18. The method of claim 13 wherein said Asset Diagnostics State (34) includes transferring bulk data (35) from said remote asset (10) to said central monitoring facility (15).

19. The method of claim 18 wherein said bulk data (35) comprises measured data collected from data gathering modules located at said remote asset

(10).

20. The method of claim 18 wherein said bulk data (35) further comprises geographic position of said remote asset (10) obtained via a position determining receiving electromagnetic signals system while in said Asset Monitoring State (21)

21. A method for transferring computer-readable data between a central monitoring facility (15) and a remote asset (10), the method comprising: commanding transferring of said data between said monitoring facility (15) and said remote asset (10) to occur in an Asset Monitoring State (21) over a packet switched network (25); commanding said monitoring facility (15) and said remote asset (10) to communicate in a Polling State (23); commanding said monitoring facility (15) to request data from said remote asset (10) while in said Polling State (23); acknowledging communicating in said Polling State (23); transitioning from said Polling State (23) to an Asset Diagnostic State (34); transitioning from said packet switched network (25) to a circuit switched channel (40) in response to said transitioning to said Asset Diagnostic State (34); transmitting data between said remote asset (10) and said central monitoring facility (15) while in said Asset Diagnostic State (34); and returning to said Asset Monitoring State (21) and to said packet switched network (25) when sending data during said Asset Diagnostic State (34) has ended.

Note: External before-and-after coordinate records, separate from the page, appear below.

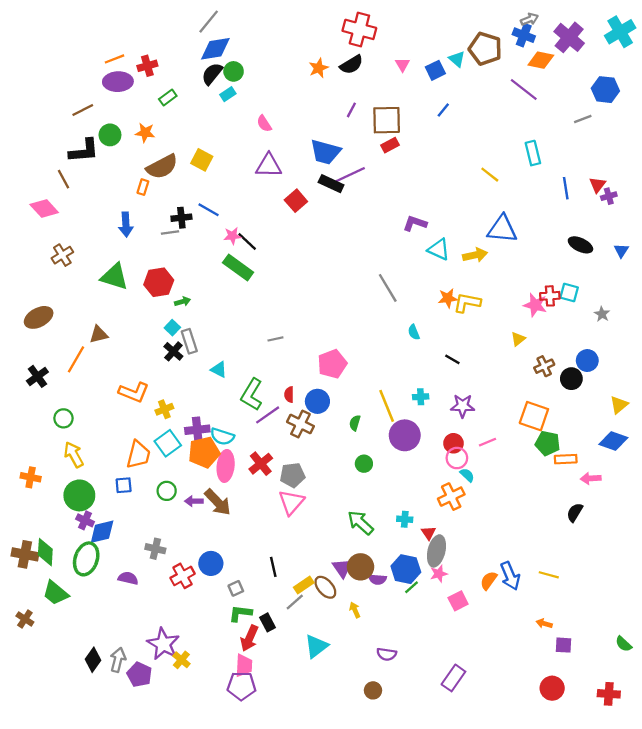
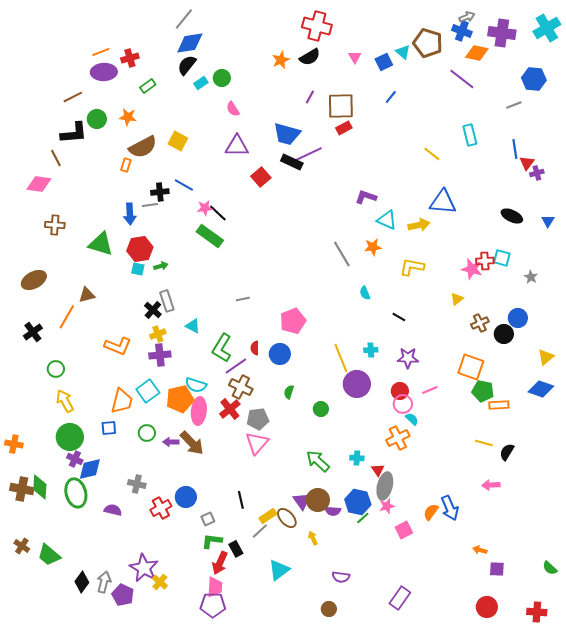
purple cross: (569, 37) -> (502, 33), turned -32
green circle: (234, 71) -> (222, 78), moved
blue line: (566, 188) -> (515, 149), moved
pink diamond: (44, 209) -> (39, 184), turned -40
blue arrow: (126, 224) -> (130, 214), moved
brown cross: (62, 255) -> (55, 225), turned 36
orange star: (448, 298) -> (373, 247), moved
cyan square: (172, 328) -> (138, 269), moved, turned -32
yellow cross: (164, 409) -> (158, 334), moved
green semicircle: (355, 423) -> (289, 392), moved
brown cross: (300, 424) -> (241, 387), moved
purple cross: (197, 430) -> (160, 355), moved
orange cross: (31, 477) -> (14, 444), moved
pink arrow: (591, 478) -> (491, 485), moved
green ellipse: (86, 559) -> (76, 493), turned -32
yellow line: (549, 575) -> (484, 443), moved
green trapezoid: (56, 593) -> (49, 555), moved

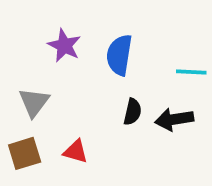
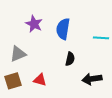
gray triangle: (34, 102) -> (18, 54), turned 30
black arrow: (174, 119) -> (92, 79), moved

22. The method of claim 21 further comprising allowing said monitoring facility (15) to direct said remote asset (10) to prepare to receive data from said central monitoring facility (15) while in said Polling State (23) .

23. The method of claim 21 further comprising allowing said central monitoring facility (15) to command said remote asset (10) to modify said remote asset's operating data collection configuration while in said Asset Monitoring State (21).

24. The method of claim 23 further comprising allowing said central monitoring facility (15) to command said remote asset (10) to turn its communication equipment off and enter a dormant state for a prescribed duration while in said Asset Monitoring State (21).